Learn how Nextflow configurations can be layered on top of one another
Understand the configuration priorities
Learn how to fine-tune processes using the withName directive
Understand when you would want to fine-tune process requirements

We have now managed to configure and run an nf-core pipeline, but we have also seen that for our test dataset it isn't very well optimised: by default, the sarek pipeline requests many more CPUs and much more RAM than necessary for our purposes. This problem isn't just relevant to small test datasets; sometimes you might find when running a large dataset that the pipeline hasn't been optimised quite as well as you would like and is requesting fewer resources than you need. In these cases, what we would like to do is have a fine level of control over each process and the resources they request.

We have already seen how we can define a custom configuration file and layer it over the top of the default configuration using the -c option to Nextflow.
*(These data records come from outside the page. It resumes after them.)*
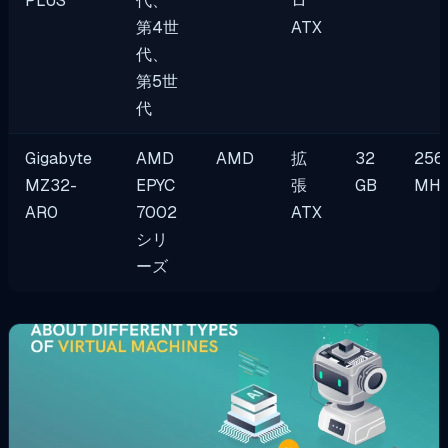
PLUS
代、
ロ
第4世
ATX
代、
第5世
代
Gigabyte
AMD
AMD
拡
32
256
MZ32-
EPYC
張
GB
MH
AR0
7002
ATX
シリ
ーズ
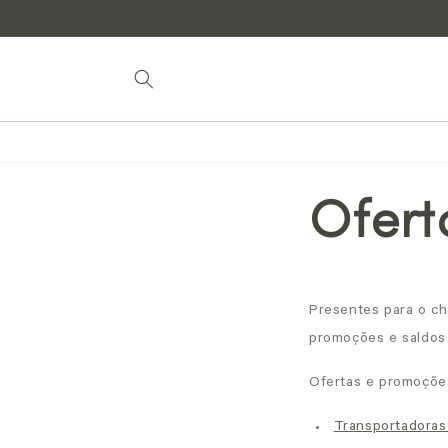
para o
conteúdo
Ofert
Presentes para o ch
promoções e saldos
Ofertas e promoçõe
Transportadoras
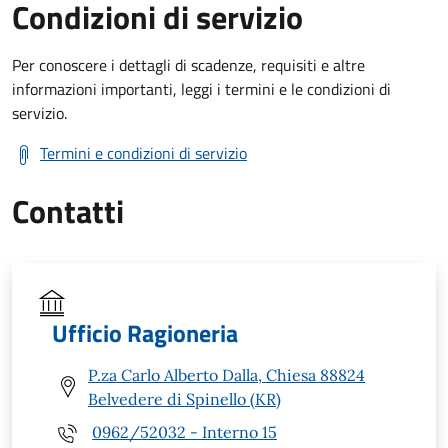
Condizioni di servizio
Per conoscere i dettagli di scadenze, requisiti e altre
informazioni importanti, leggi i termini e le condizioni di
servizio.
Termini e condizioni di servizio
Contatti
Ufficio Ragioneria
P.za Carlo Alberto Dalla, Chiesa 88824
Belvedere di Spinello (KR)
0962/52032 - Interno 15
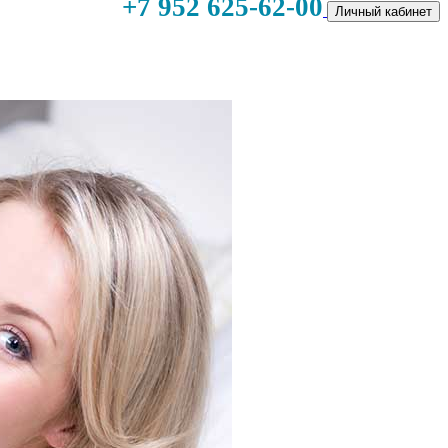
+7 952 625-62-00
Личный кабинет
We have also seen how the sarek pipeline defines the resources required by many of its processes within the conf/base.config file using withLabel and withName directives. In this final section of today's workshop, we will try to optimise the processes that we are running to more efficiently use the HPC resources by defining a new custom configuration file.

2.4.1 Configuration priorities

Before we get started, it's important to understand how Nextflow prioritises configuration files. Because we can provide configuration information at various levels and using multiple files, it is possible for some options in these places to overlap, and Nextflow needs to know which ones to give precedence to. Referring to the Nextflow configuration documentation, configuration files are prioritised in the following order, from lowest to highest priority:

The config file $HOME/.nextflow/config
The config file nextflow.config in the project directory (i.e. at the same level as the main.nf script)
The config file nextflow.config in the launch directory (i.e. the directory in which you run nextflow run ...)
Config files specified using the -c <config-files> option

Furthermore, when using the -c option, multiple configuration files can be provided, separated by commas, and are prioritised from lowest to highest in the order they are specified.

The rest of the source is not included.